■ Data listing
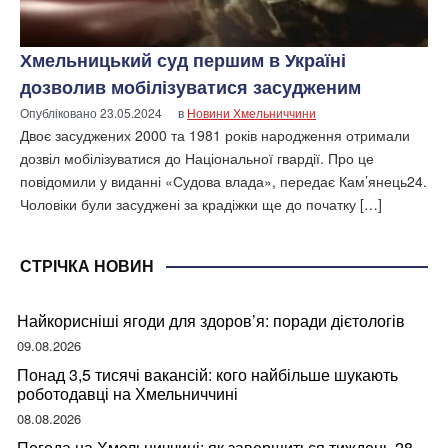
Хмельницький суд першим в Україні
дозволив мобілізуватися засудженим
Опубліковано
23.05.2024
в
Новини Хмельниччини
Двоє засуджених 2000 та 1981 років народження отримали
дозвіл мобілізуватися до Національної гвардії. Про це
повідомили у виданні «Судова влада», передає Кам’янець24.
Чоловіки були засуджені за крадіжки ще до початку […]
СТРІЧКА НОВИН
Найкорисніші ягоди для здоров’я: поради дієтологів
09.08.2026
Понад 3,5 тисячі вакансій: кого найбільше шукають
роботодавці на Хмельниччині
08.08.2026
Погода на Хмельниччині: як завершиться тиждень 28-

---

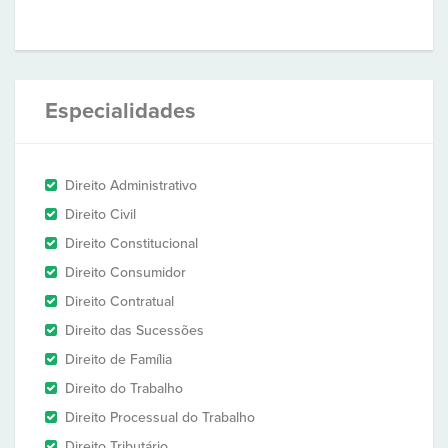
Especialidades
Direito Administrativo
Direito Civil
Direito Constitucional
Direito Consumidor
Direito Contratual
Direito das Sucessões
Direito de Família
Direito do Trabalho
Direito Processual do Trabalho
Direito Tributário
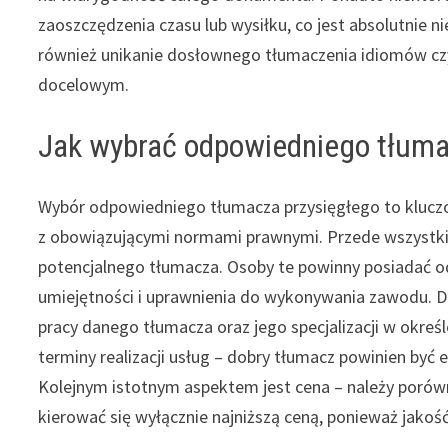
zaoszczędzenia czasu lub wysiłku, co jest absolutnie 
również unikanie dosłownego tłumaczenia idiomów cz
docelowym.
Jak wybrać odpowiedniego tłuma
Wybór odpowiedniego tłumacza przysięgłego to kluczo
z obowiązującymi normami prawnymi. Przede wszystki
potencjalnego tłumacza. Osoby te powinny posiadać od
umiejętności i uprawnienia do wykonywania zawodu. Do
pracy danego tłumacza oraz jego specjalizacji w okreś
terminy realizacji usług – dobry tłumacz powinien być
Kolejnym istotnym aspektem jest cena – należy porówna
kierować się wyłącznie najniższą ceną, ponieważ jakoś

==

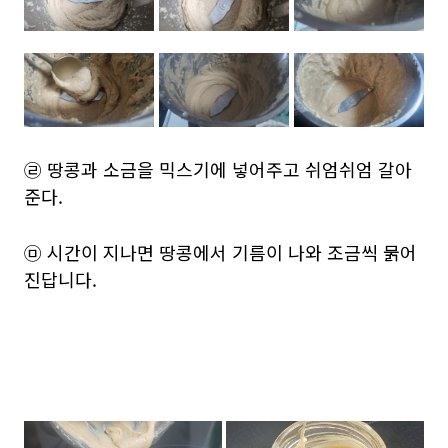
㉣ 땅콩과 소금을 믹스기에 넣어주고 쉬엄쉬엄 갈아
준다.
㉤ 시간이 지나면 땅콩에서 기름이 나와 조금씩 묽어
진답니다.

■ Task directions
Using the data above, reproduce exactly the lines between those holding "Хмельницький суд першим в Україні" and "Погода на Хмельниччині: як", inclusive, and no others.

■ Response to this exercise
Хмельницький суд першим в Україні
дозволив мобілізуватися засудженим
Опубліковано
23.05.2024
в
Новини Хмельниччини
Двоє засуджених 2000 та 1981 років народження отримали
дозвіл мобілізуватися до Національної гвардії. Про це
повідомили у виданні «Судова влада», передає Кам’янець24.
Чоловіки були засуджені за крадіжки ще до початку […]
СТРІЧКА НОВИН
Найкорисніші ягоди для здоров’я: поради дієтологів
09.08.2026
Понад 3,5 тисячі вакансій: кого найбільше шукають
роботодавці на Хмельниччині
08.08.2026
Погода на Хмельниччині: як завершиться тиждень 28-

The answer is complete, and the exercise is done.